Traditional Schooling - Is there Still a Place for It?

May 7, 2014 - 6:38pm

Is traditional schooling necessary for all students?

If one looks at dropout rates and poor attendance, let alone boredom and challenging behavior, why is traditional schooling mandatory? Learning is mandatory! And by the way, the basic skills of math, reading, and writing are mandatory. On a continuum of being functional in society through to contributing to society on phenomenal levels, there has to be more diverse ways to learning than sitting at a desk and complying with what might be considered dull and irrelevant parts of the curriculum.

Let’s not start with students who have no aptitude in academia but have sparkling potential with hands-on learning. And let’s not forget students who know what they’re interested in but have no outlet to exploit that potential in the traditional school setup. Then there are students who are like fish to water in academia and are too self-driven and self-directed to be slaves to traditional learning. In fact, they are often told not to work ahead of the class, as they’d be bored. A paradox indeed.

Different ways to facilitate learning in different contexts need to be explored. The idea of same-age learners being at the same cognitive level is becoming more of a myth in this age of technology. There is so much diversity in young children today from an early age that if they are not stimulated in ways that suit their individual learning aptitudes, abilities and interests, then valuable time is wasted in their potential to learn and thrive.

There needs to be more meaningful engagement in learning, with ongoing career guidance and support. With technology and programs out there, everything that needs to be learned is accessible, with efficient facilitation. If one goes into Khan Academy, for example, learning is at the learners’ own pace when the learner is ready. Teaching is explicit and allows the learner to go back and forth till it’s understood. It can be repeated as often as possible and done in the comfort of one’s own space.

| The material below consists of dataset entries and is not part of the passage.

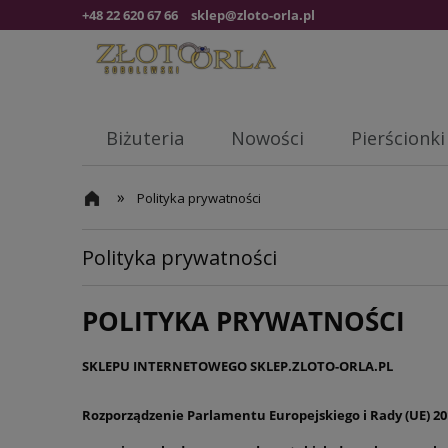
+48 22 620 67 66
sklep@zloto-orla.pl
Biżuteria
Nowości
Pierścionki
»
Polityka prywatności
Polityka prywatności
POLITYKA PRYWATNOŚCI
SKLEPU INTERNETOWEGO
SKLEP.ZLOTO-ORLA.PL
Rozporządzenie Parlamentu Europejskiego i Rady (UE) 20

You’re probably thinking, what about the underachiever? Apart from the learning-challenged, have you ever thought about why they’re underachieving in the first place? It’s often a result of being required to learn what is irrelevant and inappropriate, in an unfulfilling ‘under duress’ educational journey.

In the traditional classroom, the challenged are the learners who need to work at their own pace, the behaviorally challenged who are bored, and learners who are unable to make a connection with the traditional curriculum. Forcing history and science jargon through minds when, for example, aptitude and interest lies with mechanics or construction is meaningless and ‘combative’. People will learn more about world history and science because they choose to in their own time. In this way, learning takes on a whole new meaning.

In all this, educators will be doing exactly what they are supposed to be doing, and that is enhancing the lives of people through meaningful facilitated learning, and not focusing most of their valuable energy and expertise on how to get a student to sit on that chair and be ‘appropriate’. Let’s not be oblivious to all those creatively fantastic jobs being created, discovered through creative thinking, via non-traditional learning.